### Given records ###

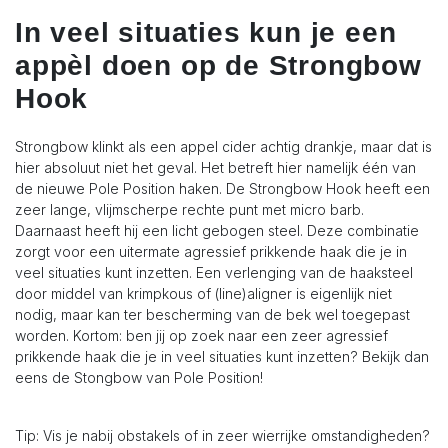
In veel situaties kun je een
appèl doen op de Strongbow
Hook
Strongbow klinkt als een appel cider achtig drankje, maar dat is
hier absoluut niet het geval. Het betreft hier namelijk één van
de nieuwe Pole Position haken. De Strongbow Hook heeft een
zeer lange, vlijmscherpe rechte punt met micro barb.
Daarnaast heeft hij een licht gebogen steel. Deze combinatie
zorgt voor een uitermate agressief prikkende haak die je in
veel situaties kunt inzetten. Een verlenging van de haaksteel
door middel van krimpkous of (line)aligner is eigenlijk niet
nodig, maar kan ter bescherming van de bek wel toegepast
worden. Kortom: ben jij op zoek naar een zeer agressief
prikkende haak die je in veel situaties kunt inzetten? Bekijk dan
eens de Stongbow van Pole Position!
Tip: Vis je nabij obstakels of in zeer wierrijke omstandigheden?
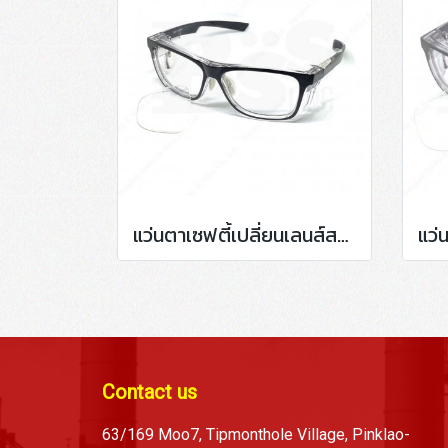
แว่นตาเซฟตี้เปลี่ยนเลนส์สายตา กรอบสีดำ P15011
Contact us
63/169 Moo7, Tipmonthole Village, Pinklao-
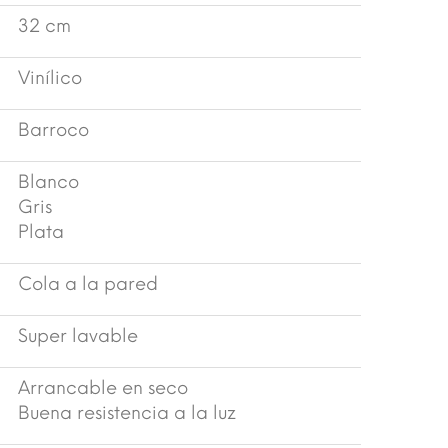
32 cm
Vinílico
Barroco
Blanco
Gris
Plata
Cola a la pared
Super lavable
Arrancable en seco
Buena resistencia a la luz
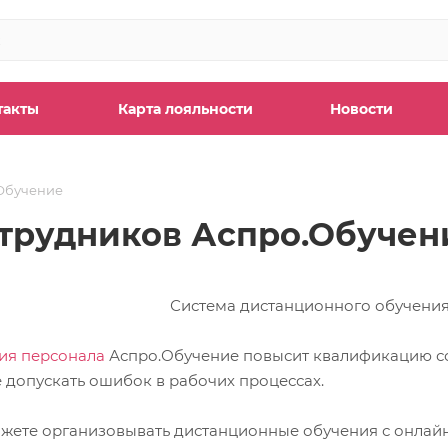
такты
Карта лояльности
Новости
Обучение
отрудников Аспро.Обучен
ия персонала
Аспро.Обучение повысит квалификацию с
е допускать ошибок в рабочих процессах.
ожете организовывать дистанционные обучения с онлай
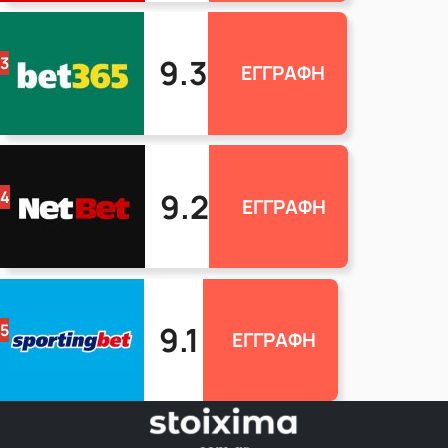
9.3
3
ΕΓΓΡΑΦΗ
9.2
4
ΕΓΓΡΑΦΗ
9.1
5
ΕΓΓΡΑΦΗ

###

Exercise directions:
The listing above is to be written out again exactly, with its pictures omitted.

Reply to the exercise:
In veel situaties kun je een
appèl doen op de Strongbow
Hook
Strongbow klinkt als een appel cider achtig drankje, maar dat is
hier absoluut niet het geval. Het betreft hier namelijk één van
de nieuwe Pole Position haken. De Strongbow Hook heeft een
zeer lange, vlijmscherpe rechte punt met micro barb.
Daarnaast heeft hij een licht gebogen steel. Deze combinatie
zorgt voor een uitermate agressief prikkende haak die je in
veel situaties kunt inzetten. Een verlenging van de haaksteel
door middel van krimpkous of (line)aligner is eigenlijk niet
nodig, maar kan ter bescherming van de bek wel toegepast
worden. Kortom: ben jij op zoek naar een zeer agressief
prikkende haak die je in veel situaties kunt inzetten? Bekijk dan
eens de Stongbow van Pole Position!
Tip: Vis je nabij obstakels of in zeer wierrijke omstandigheden?
แว่นตาเซฟตี้เปลี่ยนเลนส์สายตา กรอบสีดำ P15011
Contact us
63/169 Moo7, Tipmonthole Village, Pinklao-
32 cm
Vinílico
Barroco
Blanco
Gris
Plata
Cola a la pared
Super lavable
Arrancable en seco
Buena resistencia a la luz
такты
Карта лояльности
Новости
Обучение
отрудников Аспро.Обучен
ия персонала
Аспро.Обучение повысит квалификацию с
е допускать ошибок в рабочих процессах.
ожете организовывать дистанционные обучения с онлай
9.3
3
ΕΓΓΡΑΦΗ
9.2
4
ΕΓΓΡΑΦΗ
9.1
5
ΕΓΓΡΑΦΗ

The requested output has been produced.